An exact copy of the records below is required, and it must contain no pictures.

+++

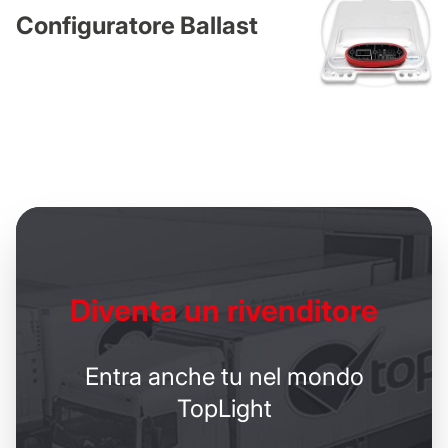
Configuratore Ballast
Diventa un
rivenditore
Entra anche tu nel mondo
TopLight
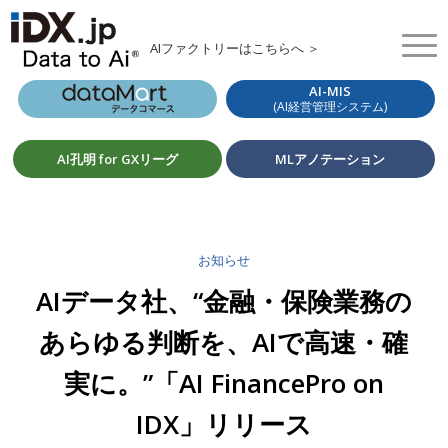
AIファクトリーはこちらへ ＞
AI-MIS
(AI経営管理システム)
AI孔明 for GXリーグ
MLアノテーション
お知らせ
AIデータ社、“金融・保険業務の
あらゆる判断を、AIで高速・確
実に。”「AI FinancePro on
IDX」リリース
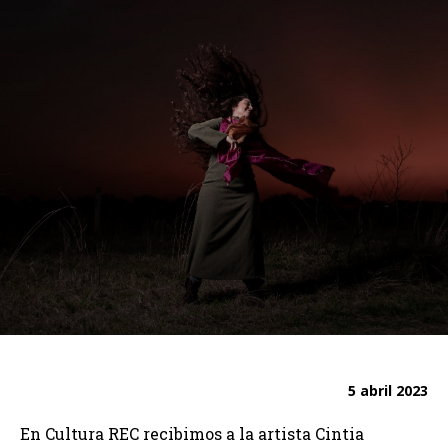
5 abril 2023
En Cultura REC recibimos a la artista Cintia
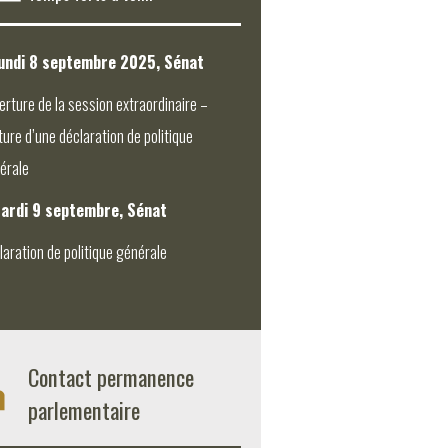
undi 8 septembre 2025, Sénat
erture de la session extraordinaire –
ture d’une déclaration de politique
érale
ardi 9 septembre, Sénat
laration de politique générale
Contact permanence
parlementaire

+++

- **Exercise output**
Configuratore Ballast
Diventa un
rivenditore
Entra anche tu nel mondo
TopLight
AIファクトリーはこちらへ ＞
AI-MIS
(AI経営管理システム)
AI孔明 for GXリーグ
MLアノテーション
お知らせ
AIデータ社、“金融・保険業務の
あらゆる判断を、AIで高速・確
実に。”「AI FinancePro on
IDX」リリース
5 abril 2023
En Cultura REC recibimos a la artista Cintia
undi 8 septembre 2025, Sénat
erture de la session extraordinaire –
ture d’une déclaration de politique
érale
ardi 9 septembre, Sénat
laration de politique générale
Contact permanence
parlementaire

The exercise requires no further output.